The combined effects of the Great Depression and the dust bowl drought devastated the country physically, financially, and emotionally in the 1930s. The Great Depression started with a severe economic downturn in 1929 and lasted more than a decade. Frenzied speculation in the stock market, particularly by investors who borrowed money to buy stock, drove the market to unreasonably high levels. When stocks began to fall in value, panic seized investors. The huge sell-off that followed plunged the country into years of high unemployment and bank closures.

In a terrible coincidence, the dust bowl disaster began at approximately the same time as the Great Depression. Extreme weather patterns brought drought and high winds to the southern Plains, including the panhandles of Texas and Oklahoma, western Kansas, and eastern areas of Colorado and New Mexico. Lands were already damaged from inadequate soil conservation and over-farming. The drought and fierce winds eroded the exhausted soil and created fearsome dust storms that at times blotted out the sun.
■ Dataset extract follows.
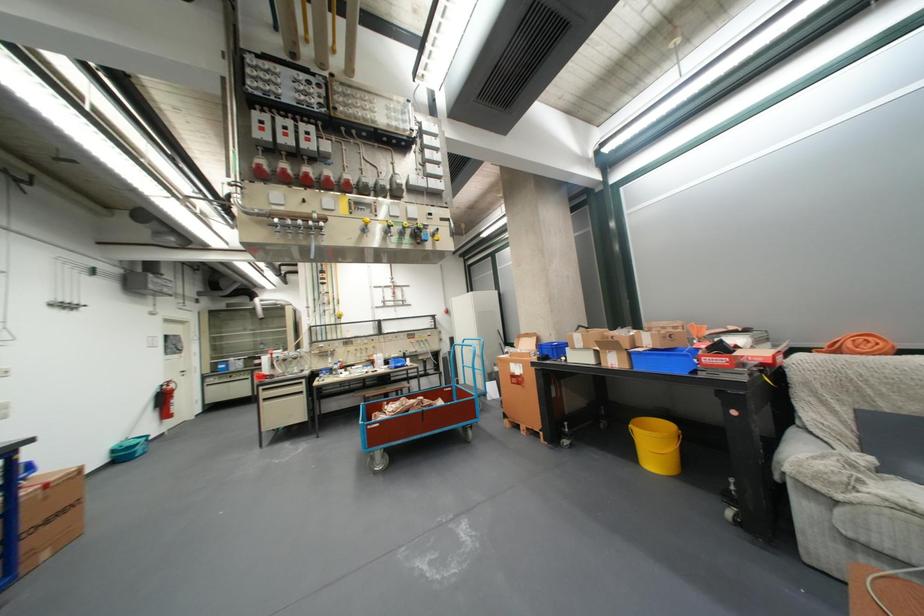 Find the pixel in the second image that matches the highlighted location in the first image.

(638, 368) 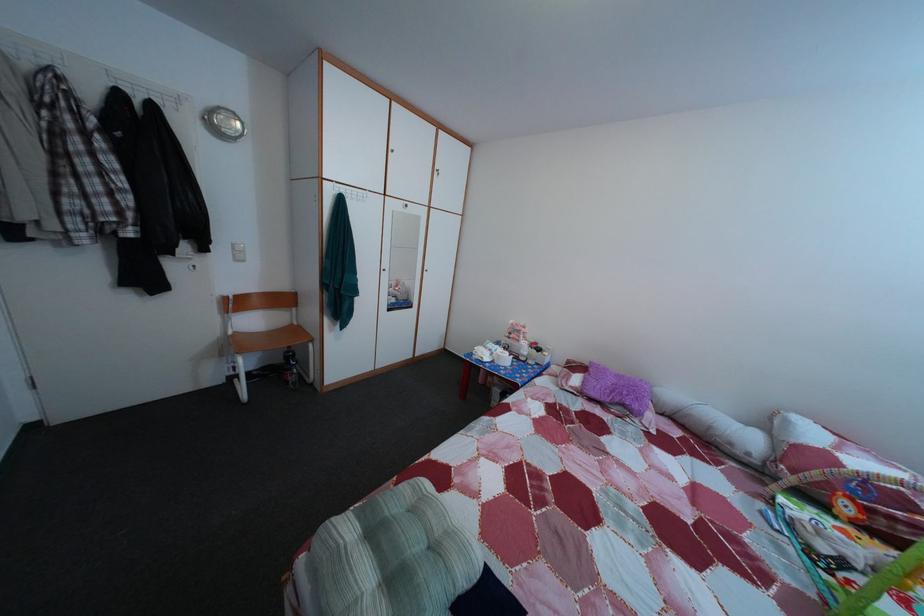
Speaking about his photograph Dust Storm, Rothstein said:

One day, while wandering through Cimarron County, Oklahoma—the panhandle of that state—I photographed a farm and the people who lived there. The farmer and his two little boys were walking past a shed on their property, and I took a photograph of them with the dust swirling all around. I had no idea at the time that it was going to become a famous photograph, but it looked like a good picture to me and I took it. It was a picture that had a very simple kind of composition, but there was something about the swirling dust and the shed behind the farmer. . . . it showed an individual in relation to his environment.

Rothstein was working for the photography department of the federal government’s Farm Security Administration (FSA). He would later recall, “It was our job to document the problems of the Depression so that we could justify the New Deal legislation that was designed to alleviate them.”

As he photographed ordinary people going about their lives, trying to cope with adversity, Rothstein also focused on the message of the image. In this hallmark photograph, Arthur Coble and his sons, Milton and Darrel, walk past a shed on their property during a dust storm. Rather than abandon their home and move to a less hostile place, the farmer and his sons continue living with circumstance.

FSA photographs created sympathy for the plight of rural citizens through their wide distribution in newspapers and magazines. As intended, these photographs also proved how necessary the government’s assistance programs were to the survival of those hit hardest by the depression and dust bowl disasters.